What online social networks may know about non-members
03 May 2012
What can social networks on the internet know about persons who are friends of members, but have no user profile of their own? Researchers from the Interdisciplinary Center for Scientific Computing of Heidelberg University studied this question. Their work shows that through network analytical and machine learning tools the relationships between members and the connection patterns to non-members can be evaluated with regards to non-member relationships.
Using simple contact data, it is possible, under certain conditions, to correctly predict that two non-members know each other with approx. 40 per cent probability.
For several years scientists have been investigating what conclusions can be drawn from a computational analysis of input data by applying adequate learning and prediction algorithms. In a social network, information not disclosed by a member, such as sexual orientation or political preferences, can be ''calculated'' with a very high degree of accuracy if enough of his or her friends did provide such information about themselves.

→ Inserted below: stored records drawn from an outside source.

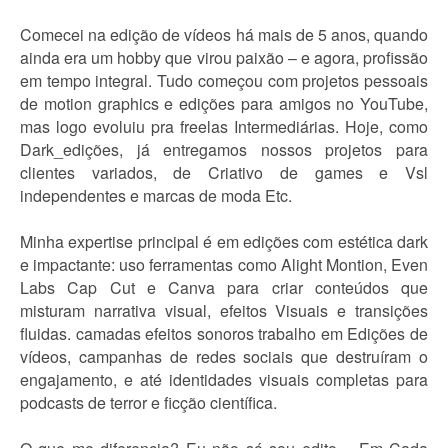
Comecei na edição de vídeos há mais de 5 anos, quando
ainda era um hobby que virou paixão – e agora, profissão
em tempo integral. Tudo começou com projetos pessoais
de motion graphics e edições para amigos no YouTube,
mas logo evoluiu pra freelas Intermediárias. Hoje, como
Dark_edições, já entregamos nossos projetos para
clientes variados, de Criativo de games e Vsl
independentes e marcas de moda Etc.
Minha expertise principal é em edições com estética dark
e impactante: uso ferramentas como Alight Montion, Even
Labs Cap Cut e Canva para criar conteúdos que
misturam narrativa visual, efeitos Visuais e transições
fluidas. camadas efeitos sonoros trabalho em Edições de
vídeos, campanhas de redes sociais que destruíram o
engajamento, e até identidades visuais completas para
podcasts de terror e ficção científica.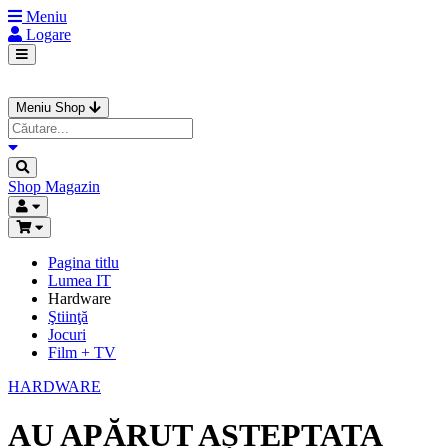
Meniu
Logare
Meniu Shop
Shop
Magazin
Pagina titlu
Lumea IT
Hardware
Ştiinţă
Jocuri
Film + TV
HARDWARE
AU APĂRUT AȘTEPTATA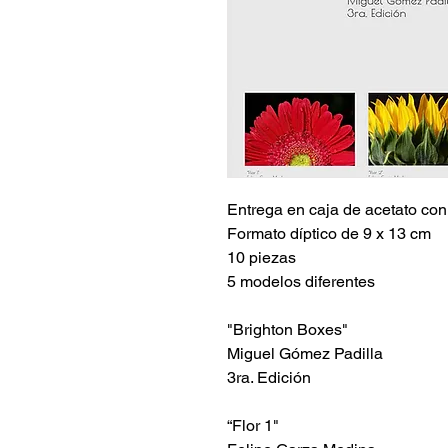
Entrega en caja de acetato co
Formato díptico de 9 x 13 cm
10 piezas
5 modelos diferentes 
"Brighton Boxes"
Miguel Gómez Padilla
3ra. Edición
“Flor 1"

''Once confirmed friendships are known, predicting certain unknown properties is no longer that much of a challenge for machine learning'', says Prof. Dr. Fred Hamprecht, co-founder of the Heidelberg Collaboratory for Image Processing (HCI).
Until now, studies of this type were restricted to users of social networks, i.e. persons with a posted user profile who agreed to the given privacy terms.
''Non-members, however, have no such agreement. We therefore studied their vulnerability to the automatic generation of so-called shadow profiles'', explains Prof. Dr. Katharina Zweig, who until recently worked at the Interdisciplinary Center for Scientific Computing (IWR) of Heidelberg University.